[Directions for this task]
Write out the records again exactly and exclude the pictures.

[Dataset records]
= Beginning of Section =
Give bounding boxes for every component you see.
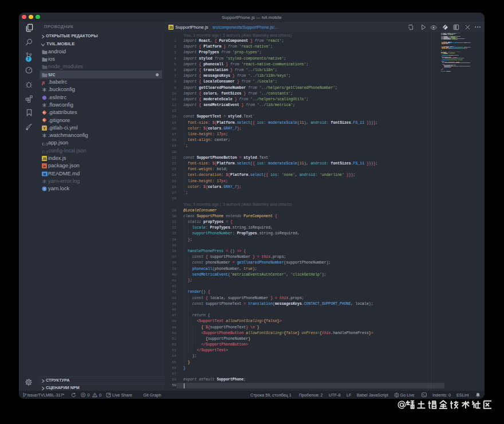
svg-text:n: n	[44, 164, 46, 168]
svg-text:JS: JS	[169, 26, 173, 29]
svg-text:M: M	[44, 172, 46, 175]
svg-text:JS: JS	[42, 157, 46, 160]
svg-text:Y: Y	[43, 127, 45, 130]
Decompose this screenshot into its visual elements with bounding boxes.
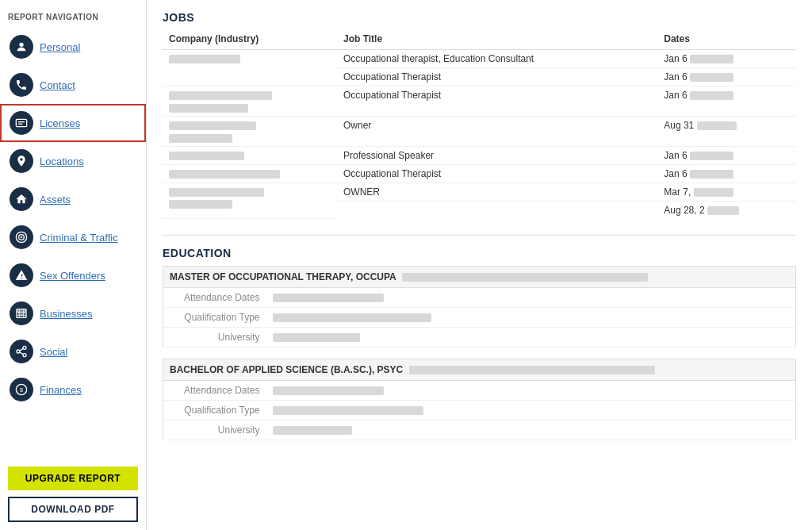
blurred-company-2 <box>169 91 272 100</box>
blurred-company-6b <box>169 200 232 209</box>
jobs-table: Company (Industry) Job Title Dates Occup… <box>163 30 796 219</box>
sidebar: REPORT NAVIGATION Personal Contact Licen… <box>0 0 147 530</box>
dates-4: Aug 31 <box>657 116 796 146</box>
table-row: OWNER Mar 7, <box>163 182 796 201</box>
col-company: Company (Industry) <box>163 30 337 50</box>
upgrade-report-button[interactable]: UPGRADE REPORT <box>8 467 138 490</box>
svg-point-6 <box>21 236 23 239</box>
dates-2: Jan 6 <box>657 68 796 86</box>
edu-degree-title-1: MASTER OF OCCUPATIONAL THERAPY, OCCUPA <box>163 267 796 288</box>
blurred-date-1 <box>690 55 733 63</box>
education-table-2: BACHELOR OF APPLIED SCIENCE (B.A.SC.), P… <box>163 359 796 440</box>
sidebar-buttons: UPGRADE REPORT DOWNLOAD PDF <box>0 459 146 530</box>
job-title-8 <box>337 201 657 219</box>
finances-label: Finances <box>40 384 82 396</box>
edu-row-uni-1: University <box>163 328 796 348</box>
social-icon <box>10 340 33 363</box>
svg-line-16 <box>20 348 24 351</box>
sidebar-header: REPORT NAVIGATION <box>0 8 146 28</box>
sidebar-item-social[interactable]: Social <box>0 332 146 371</box>
uni-value-1 <box>266 328 796 348</box>
locations-icon <box>10 149 33 173</box>
blurred-company-3b <box>169 134 232 143</box>
job-title-1: Occupational therapist, Education Consul… <box>337 50 657 68</box>
businesses-icon <box>10 301 33 325</box>
sidebar-item-locations[interactable]: Locations <box>0 142 146 180</box>
sidebar-item-finances[interactable]: $ Finances <box>0 371 146 409</box>
blurred-uni-1 <box>273 333 360 342</box>
sidebar-item-criminal[interactable]: Criminal & Traffic <box>0 218 146 256</box>
businesses-label: Businesses <box>40 308 92 320</box>
edu-degree-row-2: BACHELOR OF APPLIED SCIENCE (B.A.SC.), P… <box>163 359 796 381</box>
blurred-attendance-2 <box>273 386 384 395</box>
uni-label-1: University <box>163 328 266 348</box>
table-row: Professional Speaker Jan 6 <box>163 146 796 164</box>
sidebar-item-contact[interactable]: Contact <box>0 66 146 104</box>
job-title-6: Occupational Therapist <box>337 164 657 182</box>
main-content: JOBS Company (Industry) Job Title Dates … <box>147 0 812 530</box>
blurred-degree-2 <box>409 366 655 374</box>
blurred-company-6 <box>169 188 264 197</box>
job-title-2: Occupational Therapist <box>337 68 657 86</box>
personal-label: Personal <box>40 41 80 53</box>
blurred-date-4 <box>697 121 737 130</box>
education-table-1: MASTER OF OCCUPATIONAL THERAPY, OCCUPA A… <box>163 266 796 348</box>
contact-label: Contact <box>40 79 75 91</box>
attendance-value-1 <box>266 288 796 308</box>
blurred-company-1 <box>169 55 240 63</box>
edu-row-qual-2: Qualification Type <box>163 401 796 421</box>
sidebar-item-assets[interactable]: Assets <box>0 180 146 218</box>
company-cell-1 <box>163 50 337 86</box>
blurred-degree-1 <box>402 273 648 282</box>
criminal-label: Criminal & Traffic <box>40 232 118 244</box>
sidebar-item-businesses[interactable]: Businesses <box>0 294 146 332</box>
finances-icon: $ <box>10 378 33 401</box>
uni-label-2: University <box>163 421 266 440</box>
section-divider <box>163 235 796 236</box>
sex-offenders-icon <box>10 263 33 287</box>
sidebar-item-licenses[interactable]: Licenses <box>0 104 146 142</box>
attendance-label-2: Attendance Dates <box>163 381 266 401</box>
company-cell-3 <box>163 116 337 146</box>
blurred-date-7 <box>694 188 733 197</box>
sex-offenders-label: Sex Offenders <box>40 270 105 282</box>
qual-value-1 <box>266 308 796 328</box>
dates-5: Jan 6 <box>657 146 796 164</box>
qual-label-2: Qualification Type <box>163 401 266 421</box>
table-row: Occupational Therapist Jan 6 <box>163 164 796 182</box>
licenses-icon <box>10 111 33 135</box>
download-pdf-button[interactable]: DOWNLOAD PDF <box>8 497 138 522</box>
attendance-label-1: Attendance Dates <box>163 288 266 308</box>
svg-point-13 <box>17 350 20 353</box>
dates-6: Jan 6 <box>657 164 796 182</box>
blurred-date-8 <box>707 206 739 215</box>
blurred-company-3 <box>169 121 256 130</box>
sidebar-item-sex-offenders[interactable]: Sex Offenders <box>0 256 146 294</box>
blurred-uni-2 <box>273 426 352 435</box>
qual-value-2 <box>266 401 796 421</box>
dates-3: Jan 6 <box>657 86 796 117</box>
edu-degree-title-2: BACHELOR OF APPLIED SCIENCE (B.A.SC.), P… <box>163 359 796 381</box>
company-cell-5 <box>163 164 337 182</box>
edu-degree-row-1: MASTER OF OCCUPATIONAL THERAPY, OCCUPA <box>163 267 796 288</box>
licenses-label: Licenses <box>40 117 80 129</box>
edu-row-attendance-2: Attendance Dates <box>163 381 796 401</box>
jobs-section-title: JOBS <box>163 11 796 24</box>
edu-row-qual-1: Qualification Type <box>163 308 796 328</box>
social-label: Social <box>40 346 67 358</box>
assets-label: Assets <box>40 194 71 205</box>
education-section-title: EDUCATION <box>163 247 796 259</box>
table-row: Owner Aug 31 <box>163 116 796 146</box>
svg-point-14 <box>23 354 26 357</box>
svg-text:$: $ <box>20 386 23 394</box>
contact-icon <box>10 73 33 97</box>
dates-8: Aug 28, 2 <box>657 201 796 219</box>
company-cell-4 <box>163 146 337 164</box>
job-title-3: Occupational Therapist <box>337 86 657 117</box>
svg-line-15 <box>20 352 24 355</box>
col-job-title: Job Title <box>337 30 657 50</box>
sidebar-item-personal[interactable]: Personal <box>0 28 146 66</box>
table-row: Occupational therapist, Education Consul… <box>163 50 796 68</box>
dates-7: Mar 7, <box>657 182 796 201</box>
company-cell-2 <box>163 86 337 117</box>
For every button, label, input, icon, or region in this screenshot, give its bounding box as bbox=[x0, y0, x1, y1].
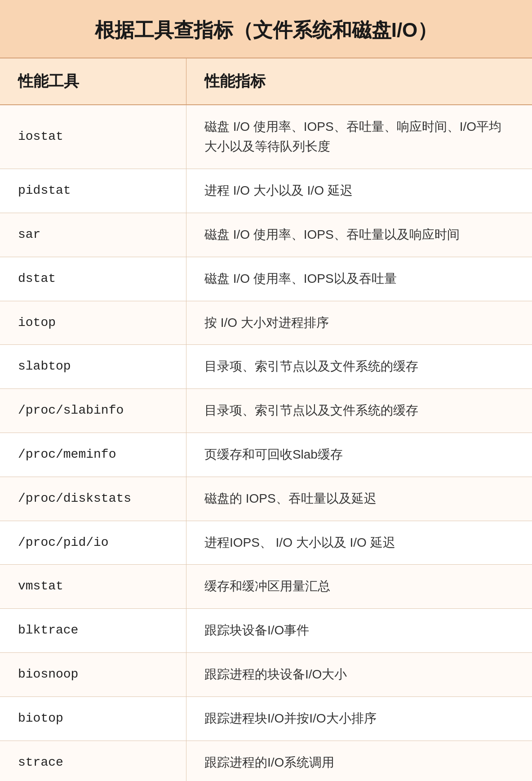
= End of Section =
[Expected output]
Give bounding boxes for every component you see.
svg-text:n: n	[44, 164, 46, 168]
svg-text:JS: JS	[169, 26, 173, 29]
svg-text:M: M	[44, 172, 46, 175]
svg-text:JS: JS	[42, 157, 46, 160]
svg-text:Y: Y	[43, 127, 45, 130]
Decompose this screenshot into its visual elements with bounding boxes.
blurred-company-2 <box>169 91 272 100</box>
blurred-company-6b <box>169 200 232 209</box>
jobs-table: Company (Industry) Job Title Dates Occup… <box>163 30 796 219</box>
sidebar: REPORT NAVIGATION Personal Contact Licen… <box>0 0 147 530</box>
dates-4: Aug 31 <box>657 116 796 146</box>
table-row: OWNER Mar 7, <box>163 182 796 201</box>
col-company: Company (Industry) <box>163 30 337 50</box>
upgrade-report-button[interactable]: UPGRADE REPORT <box>8 467 138 490</box>
svg-point-6 <box>21 236 23 239</box>
dates-2: Jan 6 <box>657 68 796 86</box>
edu-degree-title-1: MASTER OF OCCUPATIONAL THERAPY, OCCUPA <box>163 267 796 288</box>
blurred-date-1 <box>690 55 733 63</box>
education-table-2: BACHELOR OF APPLIED SCIENCE (B.A.SC.), P… <box>163 359 796 440</box>
sidebar-buttons: UPGRADE REPORT DOWNLOAD PDF <box>0 459 146 530</box>
job-title-8 <box>337 201 657 219</box>
finances-label: Finances <box>40 384 82 396</box>
edu-row-uni-1: University <box>163 328 796 348</box>
social-icon <box>10 340 33 363</box>
svg-line-16 <box>20 348 24 351</box>
sidebar-header: REPORT NAVIGATION <box>0 8 146 28</box>
sidebar-item-social[interactable]: Social <box>0 332 146 371</box>
uni-value-1 <box>266 328 796 348</box>
locations-icon <box>10 149 33 173</box>
blurred-company-3b <box>169 134 232 143</box>
job-title-1: Occupational therapist, Education Consul… <box>337 50 657 68</box>
businesses-icon <box>10 301 33 325</box>
sidebar-item-locations[interactable]: Locations <box>0 142 146 180</box>
sidebar-item-finances[interactable]: $ Finances <box>0 371 146 409</box>
blurred-uni-1 <box>273 333 360 342</box>
sidebar-item-criminal[interactable]: Criminal & Traffic <box>0 218 146 256</box>
businesses-label: Businesses <box>40 308 92 320</box>
edu-degree-row-2: BACHELOR OF APPLIED SCIENCE (B.A.SC.), P… <box>163 359 796 381</box>
blurred-attendance-2 <box>273 386 384 395</box>
uni-label-1: University <box>163 328 266 348</box>
table-row: Professional Speaker Jan 6 <box>163 146 796 164</box>
sidebar-item-contact[interactable]: Contact <box>0 66 146 104</box>
job-title-6: Occupational Therapist <box>337 164 657 182</box>
main-content: JOBS Company (Industry) Job Title Dates … <box>147 0 812 530</box>
blurred-degree-2 <box>409 366 655 374</box>
blurred-company-6 <box>169 188 264 197</box>
job-title-2: Occupational Therapist <box>337 68 657 86</box>
personal-label: Personal <box>40 41 80 53</box>
blurred-date-4 <box>697 121 737 130</box>
education-table-1: MASTER OF OCCUPATIONAL THERAPY, OCCUPA A… <box>163 266 796 348</box>
contact-label: Contact <box>40 79 75 91</box>
attendance-value-1 <box>266 288 796 308</box>
blurred-company-1 <box>169 55 240 63</box>
edu-row-qual-2: Qualification Type <box>163 401 796 421</box>
sidebar-item-assets[interactable]: Assets <box>0 180 146 218</box>
company-cell-1 <box>163 50 337 86</box>
blurred-degree-1 <box>402 273 648 282</box>
criminal-label: Criminal & Traffic <box>40 232 118 244</box>
sidebar-item-businesses[interactable]: Businesses <box>0 294 146 332</box>
finances-icon: $ <box>10 378 33 401</box>
uni-label-2: University <box>163 421 266 440</box>
section-divider <box>163 235 796 236</box>
sex-offenders-icon <box>10 263 33 287</box>
sidebar-item-licenses[interactable]: Licenses <box>0 104 146 142</box>
attendance-label-2: Attendance Dates <box>163 381 266 401</box>
company-cell-3 <box>163 116 337 146</box>
blurred-date-7 <box>694 188 733 197</box>
sex-offenders-label: Sex Offenders <box>40 270 105 282</box>
qual-value-1 <box>266 308 796 328</box>
dates-5: Jan 6 <box>657 146 796 164</box>
qual-label-2: Qualification Type <box>163 401 266 421</box>
table-row: Occupational Therapist Jan 6 <box>163 164 796 182</box>
licenses-icon <box>10 111 33 135</box>
download-pdf-button[interactable]: DOWNLOAD PDF <box>8 497 138 522</box>
attendance-label-1: Attendance Dates <box>163 288 266 308</box>
svg-point-13 <box>17 350 20 353</box>
dates-6: Jan 6 <box>657 164 796 182</box>
blurred-date-8 <box>707 206 739 215</box>
blurred-company-3 <box>169 121 256 130</box>
sidebar-item-sex-offenders[interactable]: Sex Offenders <box>0 256 146 294</box>
blurred-uni-2 <box>273 426 352 435</box>
qual-value-2 <box>266 401 796 421</box>
dates-3: Jan 6 <box>657 86 796 117</box>
edu-degree-title-2: BACHELOR OF APPLIED SCIENCE (B.A.SC.), P… <box>163 359 796 381</box>
company-cell-5 <box>163 164 337 182</box>
edu-degree-row-1: MASTER OF OCCUPATIONAL THERAPY, OCCUPA <box>163 267 796 288</box>
licenses-label: Licenses <box>40 117 80 129</box>
edu-row-attendance-2: Attendance Dates <box>163 381 796 401</box>
jobs-section-title: JOBS <box>163 11 796 24</box>
edu-row-qual-1: Qualification Type <box>163 308 796 328</box>
social-label: Social <box>40 346 67 358</box>
assets-label: Assets <box>40 194 71 205</box>
education-section-title: EDUCATION <box>163 247 796 259</box>
table-row: Owner Aug 31 <box>163 116 796 146</box>
svg-point-14 <box>23 354 26 357</box>
svg-text:$: $ <box>20 386 23 394</box>
contact-icon <box>10 73 33 97</box>
dates-8: Aug 28, 2 <box>657 201 796 219</box>
company-cell-4 <box>163 146 337 164</box>
job-title-3: Occupational Therapist <box>337 86 657 117</box>
svg-line-15 <box>20 352 24 355</box>
col-job-title: Job Title <box>337 30 657 50</box>
sidebar-item-personal[interactable]: Personal <box>0 28 146 66</box>
table-row: Occupational therapist, Education Consul… <box>163 50 796 68</box>
dates-7: Mar 7, <box>657 182 796 201</box>
company-cell-2 <box>163 86 337 117</box>
For every button, label, input, icon, or region in this screenshot, give its bounding box as bbox=[x0, y0, x1, y1].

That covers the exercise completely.